To give the whole question a thorny time element as well, Dan arms himself with studies that indicate cochlear implants have their best chance of making a difference in children. Soon, neither parent is willing to let go of their ideas about what they think is best for Adam, and suddenly a notion that initially stemmed from curiosity, goodwill and perhaps a hearing dad’s understandably selfish desire to feel more a part of his son’s life, rips apart the family dynamic and leads to a legal separation. The two eventually battle in a custody hearing. The story is told in flashback from the courtroom where Laura and Dan fight over Adam, albeit, forlornly, since this is a Hallmark hand wringer, after all, not a David E. Kelley lawyers-at-war smackdown.


The piece’s emotions are certainly raw, as anyone who’s seen the intense 2000 documentary Sound and Fury — about a real part-deaf/part-hearing family’s bitter decision-making process regarding this very issue — can tell you. Sweet Nothing in My Ear actually predates that film; it’s an adaptation of L.A.-based playwright/theater director Stephen Sachs’ 1998 stage work, and Sachs is scrupulous to a fault in ensuring that both sides of the debate are evenly represented and generate a fair amount of tension over whose view will prevail.

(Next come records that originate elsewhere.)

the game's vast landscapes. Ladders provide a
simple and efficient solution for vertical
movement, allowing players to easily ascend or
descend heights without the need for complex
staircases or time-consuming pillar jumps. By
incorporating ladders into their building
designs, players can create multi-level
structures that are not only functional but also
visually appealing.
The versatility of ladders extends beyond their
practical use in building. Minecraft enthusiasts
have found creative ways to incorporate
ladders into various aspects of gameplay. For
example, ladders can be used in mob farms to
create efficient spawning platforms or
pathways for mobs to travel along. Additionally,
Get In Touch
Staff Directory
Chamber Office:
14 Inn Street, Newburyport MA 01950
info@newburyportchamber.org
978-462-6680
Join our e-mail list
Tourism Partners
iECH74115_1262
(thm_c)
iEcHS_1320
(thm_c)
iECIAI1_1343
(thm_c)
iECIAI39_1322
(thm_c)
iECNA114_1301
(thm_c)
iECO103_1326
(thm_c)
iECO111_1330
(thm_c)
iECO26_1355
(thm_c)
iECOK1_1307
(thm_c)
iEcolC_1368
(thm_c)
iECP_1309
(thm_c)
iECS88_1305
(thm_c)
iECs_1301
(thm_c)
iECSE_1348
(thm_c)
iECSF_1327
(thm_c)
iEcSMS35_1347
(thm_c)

Veteran TV-movie director Joseph Sargent, who also made Love is Never Silent 23 years ago, displays a sure hand with this material, steering clear of institutional schmaltz and focusing on the ways good people sputter and wound each other despite their best intentions.

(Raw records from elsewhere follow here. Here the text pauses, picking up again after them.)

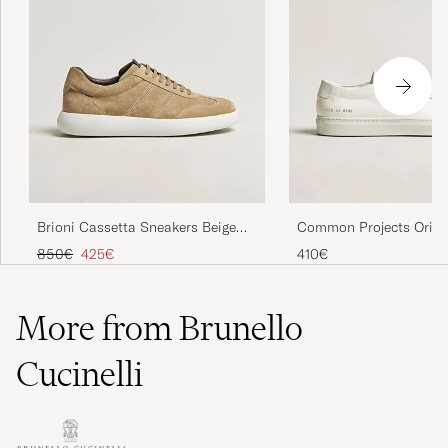
Brioni Cassetta Sneakers Beige
Common Projects Origi
Suede
Achilles Sneaker White
Regular price
Reduced price
850€
425€
410€
More from Brunello
Cucinelli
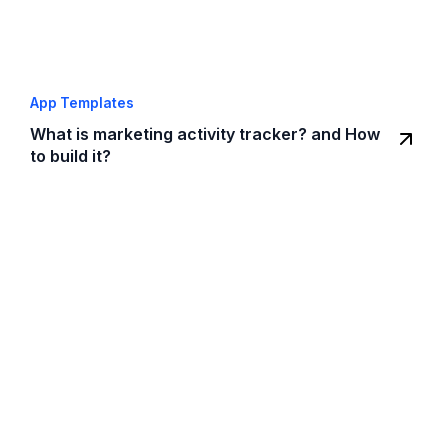
App Templates
What is marketing activity tracker? and How
to build it?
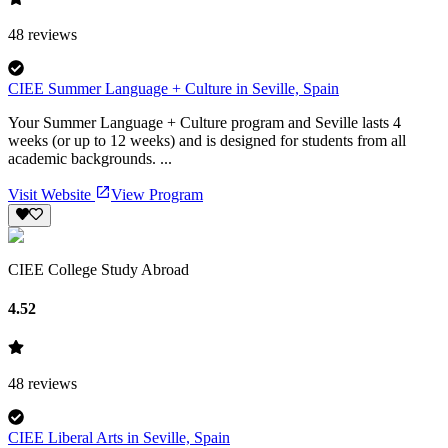
48
reviews
CIEE Summer Language + Culture in Seville, Spain
Your Summer Language + Culture program and Seville lasts 4
weeks (or up to 12 weeks) and is designed for students from all
academic backgrounds. ...
Visit Website
View Program
CIEE College Study Abroad
4.52
48
reviews
CIEE Liberal Arts in Seville, Spain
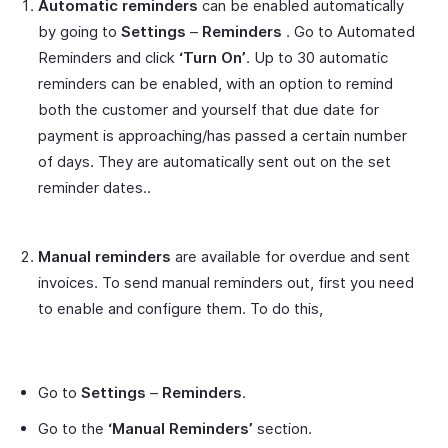
Automatic reminders
can be enabled automatically
by going to
Settings
–
Reminders
. Go to Automated
Reminders and click
‘Turn On’
. Up to 30 automatic
reminders can be enabled, with an option to remind
both the customer and yourself that due date for
payment is approaching/has passed a certain number
of days. They are automatically sent out on the set
reminder dates..
Manual reminders
are available for overdue and sent
invoices. To send manual reminders out, first you need
to enable and configure them. To do this,
Go to
Settings
–
Reminders
.
Go to the
‘Manual Reminders’
section.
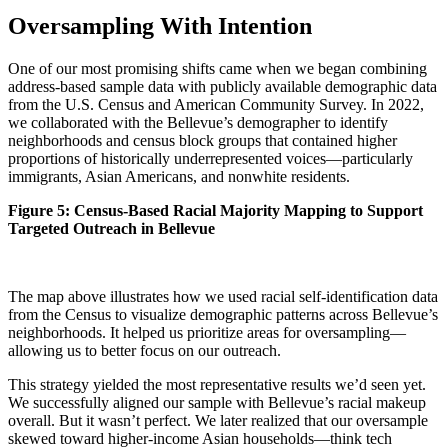
Oversampling With Intention
One of our most promising shifts came when we began combining
address-based sample data with publicly available demographic data
from the U.S. Census and American Community Survey. In 2022,
we collaborated with the Bellevue’s demographer to identify
neighborhoods and census block groups that contained higher
proportions of historically underrepresented voices—particularly
immigrants, Asian Americans, and nonwhite residents.
Figure 5: Census-Based Racial Majority Mapping to Support
Targeted Outreach in Bellevue
The map above illustrates how we used racial self-identification data
from the Census to visualize demographic patterns across Bellevue’s
neighborhoods. It helped us prioritize areas for oversampling—
allowing us to better focus on our outreach.
This strategy yielded the most representative results we’d seen yet.
We successfully aligned our sample with Bellevue’s racial makeup
overall. But it wasn’t perfect. We later realized that our oversample
skewed toward higher-income Asian households—think tech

The filmmakers couldn’t have found two more reliable actors than Daniels and Matlin to do the hard work of conveying the romance of joined forces when they work together for their son, the fearfulness of imagined betrayal and the lashing hurt of feeling misunderstood. They are people caught up in the most momentous decision of their child’s life, and they’re not afraid to show the less attractive side of parental nobility. I question, however, the use of a hearing actress’s high, tinkly voice dubbed over Matlin’s impassioned signing, rather than subtitles. (The same device is used for the wonderful actors who play her parents too: Deaf West Theatre founder Ed Waterstreet and Tony winner Phyllis Frelich, who were also in Love is Never Silent.)

I suppose the voice-over is there to give an audible equality to her scenes with Daniels, whose character talks while he signs because Laura lip-reads. But it’s an off-putting choice rather than an illuminating one, especially since Matlin’s Laura is the kind of interpreter-only deaf person who won’t use a pronunciation-challenged voice in interactions with hearing people. Voice stand-ins are one thing for musicals and cheesy Italian movies. But to utilize one alongside an established actress like Matlin in a movie about the chasm between one’s feelings and one’s ability to communicate them works as an unnecessary form of hedge-betting augmentation. Subtitles can be a distraction too, but for those of us who can hear, they’d at least preserve the integrity of an original performance. Because when Laura breaks down after a particularly combative exchange with her husband, I certainly don’t need another actress’s postproduction whimper to tell me what Matlin’s defeated, teary, confused and wordless carriage magnificently expresses. Great actors are never silent.


Sweet Nothing in My Ear | CBS | Sunday, April 20, 9 p.m.